Sharing risk is often implemented through employer-based benefits that allow for the company to pay a portion of insurance premiums with the employee. Larger companies with more employees can negotiate even lower fees, due to the economies of scale that they bring to the table. In essence, this shares the risk with the company and all employees participating in the insurance benefits. Sharing is a method to drive down costs in order to minimize retention risk. Individuals may find it in their best interest to partake in sharing the risk with matching employer health care and life insurance plans.

This concept is a structural theme behind the state health insurance exchanges mandated by "Obamacare." The understanding is that with more participants sharing the risks, the costs of premiums should shrink proportionately. Whether the intended objective is reached is up for debate, as health insurance premiums continue to rise annually. From the health insurance company's perspective, the premiums from healthy members should offset the expenses for the ailing members. In the past, insurance companies could mitigate some of the risk during the enrollment process by limiting or denying coverage to individuals with pre-existing medical conditions.

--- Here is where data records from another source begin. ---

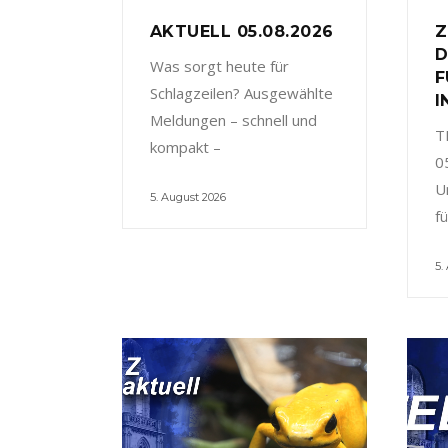
AKTUELL 05.08.2026
Z
D
Was sorgt heute für
F
Schlagzeilen? Ausgewählte
I
Meldungen – schnell und
T
kompakt –
0
U
5. August 2026
f
5.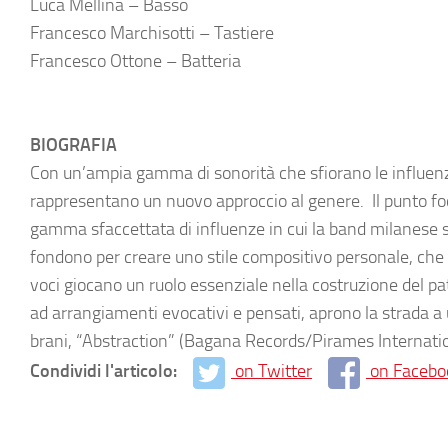
Luca Mellina – Basso
Francesco Marchisotti – Tastiere
Francesco Ottone – Batteria
BIOGRAFIA
Con un’ampia gamma di sonorità che sfiorano le influen
rappresentano un nuovo approccio al genere. Il punto foc
gamma sfaccettata di influenze in cui la band milanese s
fondono per creare uno stile compositivo personale, che 
voci giocano un ruolo essenziale nella costruzione del path
ad arrangiamenti evocativi e pensati, aprono la strada a 
brani, “Abstraction” (Bagana Records/Pirames Internatio
Condividi l'articolo:
on Twitter
on Facebo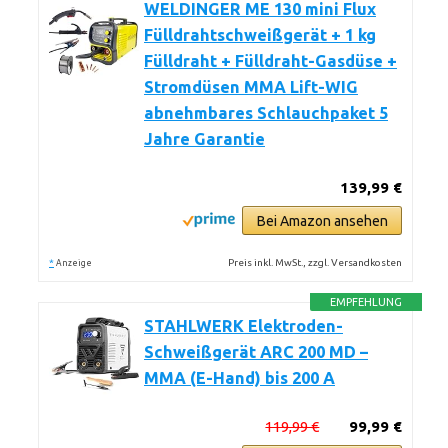
WELDINGER ME 130 mini Flux
Fülldrahtschweißgerät + 1 kg
Fülldraht + Fülldraht-Gasdüse +
Stromdüsen MMA Lift-WIG
abnehmbares Schlauchpaket 5
Jahre Garantie
139,99 €
Bei Amazon ansehen
*
Preis inkl. MwSt., zzgl. Versandkosten
Anzeige
EMPFEHLUNG
STAHLWERK Elektroden-
Schweißgerät ARC 200 MD –
MMA (E-Hand) bis 200 A
119,99 €
99,99 €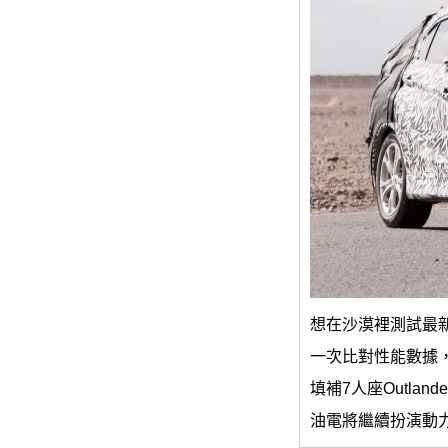
想在沙漠裡測試最新SU
一次比對性能數據，
填補7人座Outlan
油電將繼續扮演動力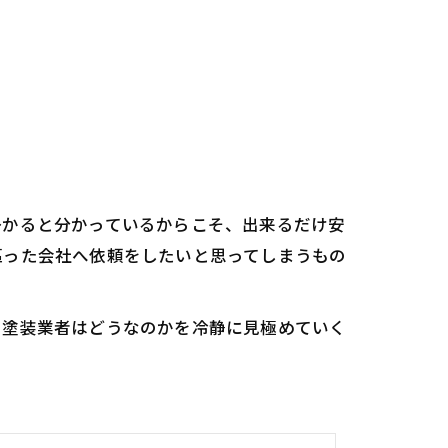
掛かると分かっているからこそ、出来るだけ安
謳った会社へ依頼をしたいと思ってしまうもの
の塗装業者はどうなのかを冷静に見極めていく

By refusing to cover individuals associated with the higher medical costs, insurers were able to better manage costs. The exception was within group plans. Since Obamacare was signed into law in 2010, with major implementation roll-outs in 2014, insurers can no longer deny coverage based on pre-existing conditions or health reasons, with the exception of short-term health insurance. This has resulted in sky-rocketing costs that can only be mitigated by raising premiums across the board for all members.

Transfer

The use of insurance is the method of transferring risk from the individual to the insurer. Insurance companies assume the financial risk in exchange for a fee known as a premium. The contract between the insurer and individual is documented in the insurance contract. The contract states all the stipulations and conditions that must be met and maintained for the insurer to take on the financial responsibility of covering the risk.

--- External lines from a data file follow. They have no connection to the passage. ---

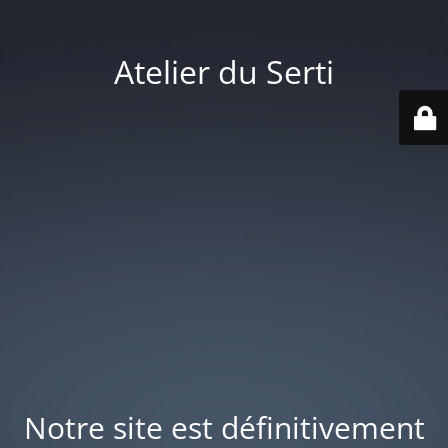
Atelier du Serti
Notre site est définitivement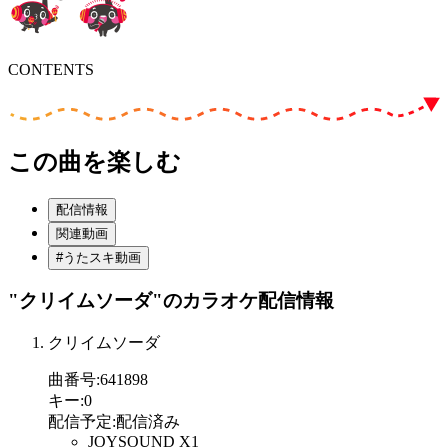
CONTENTS
この曲を楽しむ
配信情報
関連動画
#うたスキ動画
"クリイムソーダ"
のカラオケ配信情報
クリイムソーダ
曲番号
:
641898
キー
:
0
配信予定
:
配信済み
JOYSOUND X1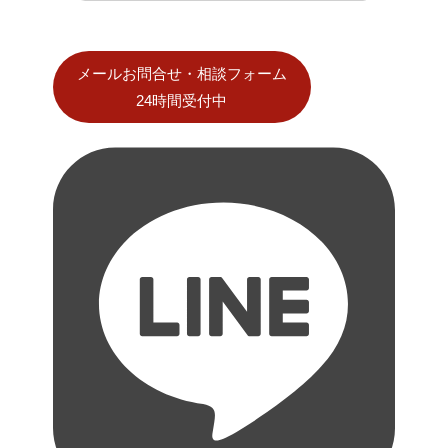
メールお問合せ・相談フォーム
24時間受付中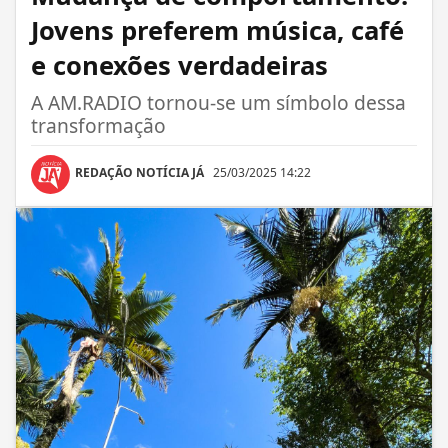
Jovens preferem música, café
e conexões verdadeiras
A AM.RADIO tornou-se um símbolo dessa
transformação
REDAÇÃO NOTÍCIA JÁ
25/03/2025 14:22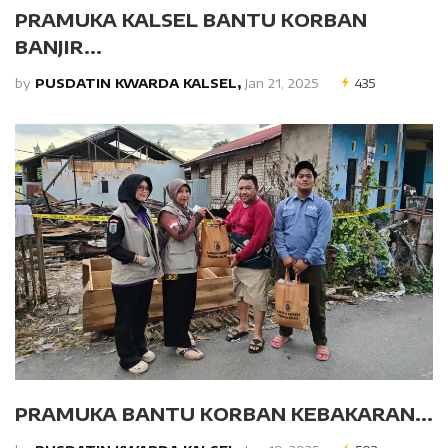
PRAMUKA KALSEL BANTU KORBAN
BANJIR...
by
PUSDATIN KWARDA KALSEL,
Jan 21, 2025
435
PRAMUKA BANTU KORBAN KEBAKARAN...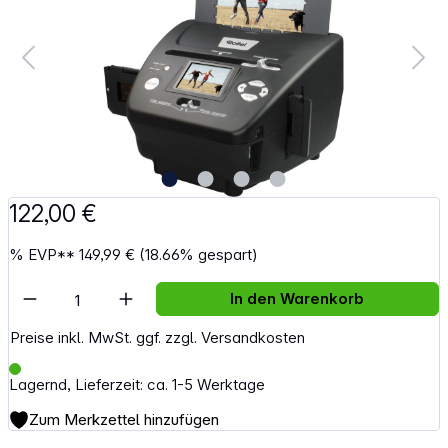
122,00 €
%
EVP**
149,99 €
(18.66% gespart)
Artikel Anzahl: Gib den gewünschten Wert e
In den Warenkorb
Preise inkl. MwSt. ggf. zzgl. Versandkosten
Lagernd, Lieferzeit: ca. 1-5 Werktage
Zum Merkzettel hinzufügen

Loss Prevention and Reduction

This method of risk control attempts to minimize the loss, rather than completely eliminate it. While accepting the risk, it stays focused on keeping the loss contained and preventing it from spreading. Health insurers encourage preventative care visits, often free of co-pays, where members can receive yearly check-ups and physical examinations. Insurers understand that spotting potential health issues early on and administering preventative care can help minimize medical costs in the long run. Many health plans also provide discounts to gyms and health clubs as another means of prevention and reduction in order to keep members active and healthy.

By accepting the terms and conditions and paying the premiums, an individual has managed to transfer most, if not all, risk to the insurer. The insurer carefully applies many statistics and algorithms to accurately determine the proper premium payments commensurate to the requested coverage. When claims are made, the insurer confirms whether the conditions are met to provide the contractual payout for the risk outcome.